__Task__:
This task calls for printing every entry exactly.

__Source information__:
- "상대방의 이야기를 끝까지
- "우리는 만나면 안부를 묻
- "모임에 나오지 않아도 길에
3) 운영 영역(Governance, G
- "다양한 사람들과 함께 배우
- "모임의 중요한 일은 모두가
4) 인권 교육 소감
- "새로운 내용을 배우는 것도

__Solution for this exercise__:
- "상대방의 이야기를 끝까지
- "우리는 만나면 안부를 묻
- "모임에 나오지 않아도 길에
3) 운영 영역(Governance, G
- "다양한 사람들과 함께 배우
- "모임의 중요한 일은 모두가
4) 인권 교육 소감
- "새로운 내용을 배우는 것도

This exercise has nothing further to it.